> _Problem details_: I need the entries printed again word for word, without the images.

> _Input data_:
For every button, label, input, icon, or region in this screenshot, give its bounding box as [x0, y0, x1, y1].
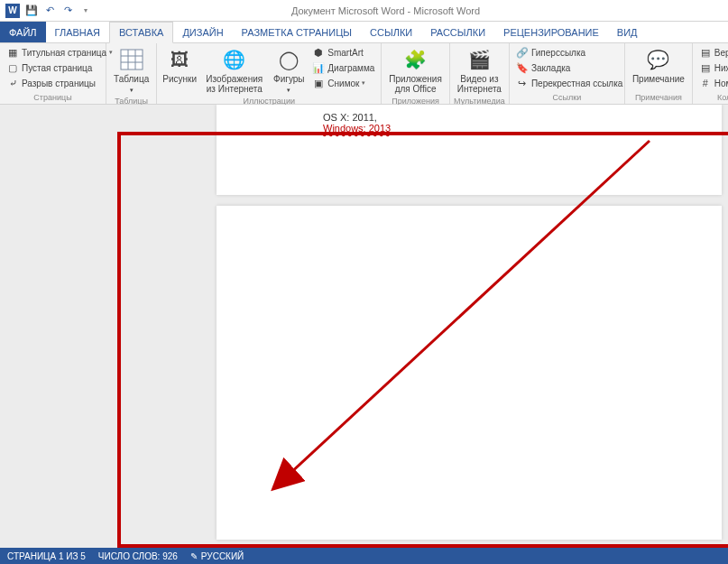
doc-line-1: OS X: 2011, [323, 112, 391, 123]
table-button[interactable]: Таблица▾ [110, 45, 152, 96]
pictures-button[interactable]: 🖼 Рисунки [161, 45, 198, 86]
ribbon-tabs: ФАЙЛ ГЛАВНАЯ ВСТАВКА ДИЗАЙН РАЗМЕТКА СТР… [0, 22, 728, 43]
crossref-icon: ↪ [516, 77, 529, 89]
video-icon: 🎬 [465, 47, 493, 72]
office-apps-label: Приложения для Office [389, 74, 442, 94]
crossref-label: Перекрестная ссылка [531, 79, 622, 88]
screenshot-label: Снимок [327, 79, 359, 88]
save-icon[interactable]: 💾 [25, 5, 38, 17]
document-workspace[interactable]: OS X: 2011, Windows: 2013 [0, 105, 728, 548]
tab-references[interactable]: ССЫЛКИ [361, 22, 421, 42]
comment-icon: 💬 [645, 47, 672, 72]
chart-label: Диаграмма [327, 63, 374, 73]
blank-page-icon: ▢ [6, 61, 19, 74]
page-number-button[interactable]: # Номер страницы [696, 76, 728, 90]
page-break-icon: ⤶ [6, 77, 19, 89]
group-pages-label: Страницы [4, 92, 102, 104]
smartart-icon: ⬢ [312, 46, 325, 59]
cover-page-icon: ▦ [6, 46, 19, 59]
table-icon [118, 47, 145, 72]
header-icon: ▤ [699, 46, 712, 59]
online-pictures-icon: 🌐 [221, 47, 248, 72]
footer-label: Нижний колонт [714, 63, 728, 73]
hyperlink-icon: 🔗 [516, 46, 529, 59]
statusbar: СТРАНИЦА 1 ИЗ 5 ЧИСЛО СЛОВ: 926 ✎ РУССКИ… [0, 548, 728, 564]
group-illustrations: 🖼 Рисунки 🌐 Изображения из Интернета ◯ Ф… [157, 43, 382, 104]
group-comments: 💬 Примечание Примечания [625, 43, 693, 104]
tab-home[interactable]: ГЛАВНАЯ [46, 22, 109, 42]
blank-page-button[interactable]: ▢ Пустая страница [4, 60, 115, 75]
bookmark-icon: 🔖 [516, 61, 529, 74]
pictures-label: Рисунки [162, 74, 197, 84]
group-media: 🎬 Видео из Интернета Мультимедиа [450, 43, 510, 104]
group-comments-label: Примечания [629, 92, 688, 104]
online-video-label: Видео из Интернета [457, 74, 502, 94]
status-page[interactable]: СТРАНИЦА 1 ИЗ 5 [7, 551, 86, 561]
page-number-icon: # [699, 77, 712, 89]
group-tables: Таблица▾ Таблицы [106, 43, 157, 104]
cover-page-button[interactable]: ▦ Титульная страница ▾ [4, 45, 115, 60]
online-video-button[interactable]: 🎬 Видео из Интернета [454, 45, 505, 96]
status-language[interactable]: ✎ РУССКИЙ [190, 551, 244, 561]
annotation-highlight-box [117, 132, 728, 548]
footer-icon: ▤ [699, 61, 712, 74]
titlebar: W 💾 ↶ ↷ ▾ Документ Microsoft Word - Micr… [0, 0, 728, 22]
quick-access-toolbar: W 💾 ↶ ↷ ▾ [0, 4, 97, 18]
shapes-label: Фигуры▾ [273, 74, 304, 94]
hyperlink-label: Гиперссылка [531, 48, 585, 58]
blank-page-label: Пустая страница [22, 63, 92, 73]
pictures-icon: 🖼 [166, 47, 193, 72]
tab-view[interactable]: ВИД [608, 22, 647, 42]
bookmark-button[interactable]: 🔖 Закладка [513, 60, 625, 75]
bookmark-label: Закладка [531, 63, 570, 73]
group-links-label: Ссылки [513, 92, 621, 104]
spellcheck-icon: ✎ [190, 551, 198, 561]
page-number-label: Номер страницы [714, 79, 728, 88]
online-pictures-label: Изображения из Интернета [204, 74, 264, 94]
tab-review[interactable]: РЕЦЕНЗИРОВАНИЕ [494, 22, 608, 42]
tab-file[interactable]: ФАЙЛ [0, 22, 46, 42]
svg-rect-0 [121, 50, 143, 69]
window-title: Документ Microsoft Word - Microsoft Word [97, 5, 674, 16]
group-headerfooter-label: Колонтитулы [696, 92, 728, 104]
page-break-label: Разрыв страницы [22, 79, 96, 88]
chart-icon: 📊 [312, 61, 325, 74]
cover-page-label: Титульная страница [22, 48, 106, 58]
group-apps: 🧩 Приложения для Office Приложения [382, 43, 450, 104]
group-headerfooter: ▤ Верхний колонт ▤ Нижний колонт # Номер… [693, 43, 728, 104]
header-label: Верхний колонт [714, 48, 728, 58]
office-apps-button[interactable]: 🧩 Приложения для Office [385, 45, 446, 96]
hyperlink-button[interactable]: 🔗 Гиперссылка [513, 45, 625, 60]
comment-button[interactable]: 💬 Примечание [629, 45, 688, 86]
page-break-button[interactable]: ⤶ Разрыв страницы [4, 76, 115, 90]
tab-layout[interactable]: РАЗМЕТКА СТРАНИЦЫ [233, 22, 361, 42]
crossref-button[interactable]: ↪ Перекрестная ссылка [513, 76, 625, 90]
chart-button[interactable]: 📊 Диаграмма [309, 60, 377, 75]
ribbon: ▦ Титульная страница ▾ ▢ Пустая страница… [0, 43, 728, 105]
document-text: OS X: 2011, Windows: 2013 [323, 112, 391, 134]
word-icon: W [5, 4, 20, 18]
redo-icon[interactable]: ↷ [61, 5, 74, 17]
comment-label: Примечание [632, 74, 685, 84]
tab-mailings[interactable]: РАССЫЛКИ [421, 22, 494, 42]
smartart-button[interactable]: ⬢ SmartArt [309, 45, 377, 60]
tab-insert[interactable]: ВСТАВКА [109, 22, 173, 43]
header-button[interactable]: ▤ Верхний колонт [696, 45, 728, 60]
screenshot-button[interactable]: ▣ Снимок ▾ [309, 76, 377, 90]
group-pages: ▦ Титульная страница ▾ ▢ Пустая страница… [0, 43, 106, 104]
group-links: 🔗 Гиперссылка 🔖 Закладка ↪ Перекрестная … [510, 43, 625, 104]
qat-customize-icon[interactable]: ▾ [79, 5, 92, 17]
shapes-icon: ◯ [275, 47, 302, 72]
dropdown-icon: ▾ [362, 79, 365, 87]
table-label: Таблица▾ [114, 74, 149, 94]
shapes-button[interactable]: ◯ Фигуры▾ [270, 45, 308, 96]
smartart-label: SmartArt [327, 48, 363, 58]
screenshot-icon: ▣ [312, 77, 325, 89]
status-words[interactable]: ЧИСЛО СЛОВ: 926 [98, 551, 178, 561]
online-pictures-button[interactable]: 🌐 Изображения из Интернета [200, 45, 268, 96]
footer-button[interactable]: ▤ Нижний колонт [696, 60, 728, 75]
undo-icon[interactable]: ↶ [43, 5, 56, 17]
office-apps-icon: 🧩 [402, 47, 429, 72]
tab-design[interactable]: ДИЗАЙН [173, 22, 232, 42]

> _Written response_:
For every button, label, input, icon, or region in this screenshot, give its bounding box as [x0, y0, x1, y1].
doc-line-1: OS X: 2011, [323, 112, 391, 123]
table-button[interactable]: Таблица▾ [110, 45, 152, 96]
pictures-button[interactable]: 🖼 Рисунки [161, 45, 198, 86]
ribbon-tabs: ФАЙЛ ГЛАВНАЯ ВСТАВКА ДИЗАЙН РАЗМЕТКА СТР… [0, 22, 728, 43]
crossref-icon: ↪ [516, 77, 529, 89]
video-icon: 🎬 [465, 47, 493, 72]
office-apps-label: Приложения для Office [389, 74, 442, 94]
crossref-label: Перекрестная ссылка [531, 79, 622, 88]
screenshot-label: Снимок [327, 79, 359, 88]
save-icon[interactable]: 💾 [25, 5, 38, 17]
document-workspace[interactable]: OS X: 2011, Windows: 2013 [0, 105, 728, 548]
tab-references[interactable]: ССЫЛКИ [361, 22, 421, 42]
comment-icon: 💬 [645, 47, 672, 72]
chart-label: Диаграмма [327, 63, 374, 73]
blank-page-icon: ▢ [6, 61, 19, 74]
page-number-button[interactable]: # Номер страницы [696, 76, 728, 90]
page-break-icon: ⤶ [6, 77, 19, 89]
group-pages-label: Страницы [4, 92, 102, 104]
smartart-icon: ⬢ [312, 46, 325, 59]
cover-page-icon: ▦ [6, 46, 19, 59]
table-icon [118, 47, 145, 72]
header-icon: ▤ [699, 46, 712, 59]
online-pictures-icon: 🌐 [221, 47, 248, 72]
footer-label: Нижний колонт [714, 63, 728, 73]
hyperlink-icon: 🔗 [516, 46, 529, 59]
statusbar: СТРАНИЦА 1 ИЗ 5 ЧИСЛО СЛОВ: 926 ✎ РУССКИ… [0, 548, 728, 564]
group-illustrations: 🖼 Рисунки 🌐 Изображения из Интернета ◯ Ф… [157, 43, 382, 104]
group-comments: 💬 Примечание Примечания [625, 43, 693, 104]
tab-home[interactable]: ГЛАВНАЯ [46, 22, 109, 42]
blank-page-button[interactable]: ▢ Пустая страница [4, 60, 115, 75]
bookmark-icon: 🔖 [516, 61, 529, 74]
pictures-label: Рисунки [162, 74, 197, 84]
group-media: 🎬 Видео из Интернета Мультимедиа [450, 43, 510, 104]
group-comments-label: Примечания [629, 92, 688, 104]
online-video-label: Видео из Интернета [457, 74, 502, 94]
status-page[interactable]: СТРАНИЦА 1 ИЗ 5 [7, 551, 86, 561]
page-number-icon: # [699, 77, 712, 89]
group-tables: Таблица▾ Таблицы [106, 43, 157, 104]
cover-page-button[interactable]: ▦ Титульная страница ▾ [4, 45, 115, 60]
online-video-button[interactable]: 🎬 Видео из Интернета [454, 45, 505, 96]
status-language[interactable]: ✎ РУССКИЙ [190, 551, 244, 561]
annotation-highlight-box [117, 132, 728, 548]
footer-icon: ▤ [699, 61, 712, 74]
titlebar: W 💾 ↶ ↷ ▾ Документ Microsoft Word - Micr… [0, 0, 728, 22]
quick-access-toolbar: W 💾 ↶ ↷ ▾ [0, 4, 97, 18]
shapes-label: Фигуры▾ [273, 74, 304, 94]
hyperlink-label: Гиперссылка [531, 48, 585, 58]
blank-page-label: Пустая страница [22, 63, 92, 73]
pictures-icon: 🖼 [166, 47, 193, 72]
tab-view[interactable]: ВИД [608, 22, 647, 42]
bookmark-button[interactable]: 🔖 Закладка [513, 60, 625, 75]
bookmark-label: Закладка [531, 63, 570, 73]
group-links-label: Ссылки [513, 92, 621, 104]
spellcheck-icon: ✎ [190, 551, 198, 561]
page-number-label: Номер страницы [714, 79, 728, 88]
online-pictures-label: Изображения из Интернета [204, 74, 264, 94]
tab-review[interactable]: РЕЦЕНЗИРОВАНИЕ [494, 22, 608, 42]
tab-file[interactable]: ФАЙЛ [0, 22, 46, 42]
svg-rect-0 [121, 50, 143, 69]
window-title: Документ Microsoft Word - Microsoft Word [97, 5, 674, 16]
group-headerfooter-label: Колонтитулы [696, 92, 728, 104]
page-break-label: Разрыв страницы [22, 79, 96, 88]
chart-icon: 📊 [312, 61, 325, 74]
cover-page-label: Титульная страница [22, 48, 106, 58]
group-apps: 🧩 Приложения для Office Приложения [382, 43, 450, 104]
group-headerfooter: ▤ Верхний колонт ▤ Нижний колонт # Номер… [693, 43, 728, 104]
header-label: Верхний колонт [714, 48, 728, 58]
office-apps-button[interactable]: 🧩 Приложения для Office [385, 45, 446, 96]
hyperlink-button[interactable]: 🔗 Гиперссылка [513, 45, 625, 60]
comment-button[interactable]: 💬 Примечание [629, 45, 688, 86]
page-break-button[interactable]: ⤶ Разрыв страницы [4, 76, 115, 90]
tab-layout[interactable]: РАЗМЕТКА СТРАНИЦЫ [233, 22, 361, 42]
crossref-button[interactable]: ↪ Перекрестная ссылка [513, 76, 625, 90]
chart-button[interactable]: 📊 Диаграмма [309, 60, 377, 75]
ribbon: ▦ Титульная страница ▾ ▢ Пустая страница… [0, 43, 728, 105]
document-text: OS X: 2011, Windows: 2013 [323, 112, 391, 134]
word-icon: W [5, 4, 20, 18]
redo-icon[interactable]: ↷ [61, 5, 74, 17]
comment-label: Примечание [632, 74, 685, 84]
tab-mailings[interactable]: РАССЫЛКИ [421, 22, 494, 42]
smartart-button[interactable]: ⬢ SmartArt [309, 45, 377, 60]
tab-insert[interactable]: ВСТАВКА [109, 22, 173, 43]
header-button[interactable]: ▤ Верхний колонт [696, 45, 728, 60]
screenshot-button[interactable]: ▣ Снимок ▾ [309, 76, 377, 90]
group-pages: ▦ Титульная страница ▾ ▢ Пустая страница… [0, 43, 106, 104]
group-links: 🔗 Гиперссылка 🔖 Закладка ↪ Перекрестная … [510, 43, 625, 104]
qat-customize-icon[interactable]: ▾ [79, 5, 92, 17]
shapes-icon: ◯ [275, 47, 302, 72]
dropdown-icon: ▾ [362, 79, 365, 87]
table-label: Таблица▾ [114, 74, 149, 94]
shapes-button[interactable]: ◯ Фигуры▾ [270, 45, 308, 96]
smartart-label: SmartArt [327, 48, 363, 58]
screenshot-icon: ▣ [312, 77, 325, 89]
status-words[interactable]: ЧИСЛО СЛОВ: 926 [98, 551, 178, 561]
online-pictures-button[interactable]: 🌐 Изображения из Интернета [200, 45, 268, 96]
footer-button[interactable]: ▤ Нижний колонт [696, 60, 728, 75]
undo-icon[interactable]: ↶ [43, 5, 56, 17]
office-apps-icon: 🧩 [402, 47, 429, 72]
tab-design[interactable]: ДИЗАЙН [173, 22, 232, 42]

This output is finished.